Task objective:
Your answer must restate each entry below word for word, with no pictures in it.

Supplied material:
------------------------------------
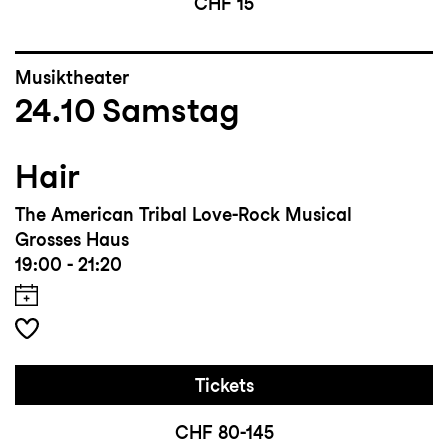
CHF 15
Musiktheater
24.10
Samstag
Hair
The American Tribal Love-Rock Musical
Grosses Haus
19:00 - 21:20
Tickets
CHF 80-145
------------------------------------
Task output:
CHF 15
Musiktheater
24.10
Samstag
Hair
The American Tribal Love-Rock Musical
Grosses Haus
19:00 - 21:20
Tickets
CHF 80-145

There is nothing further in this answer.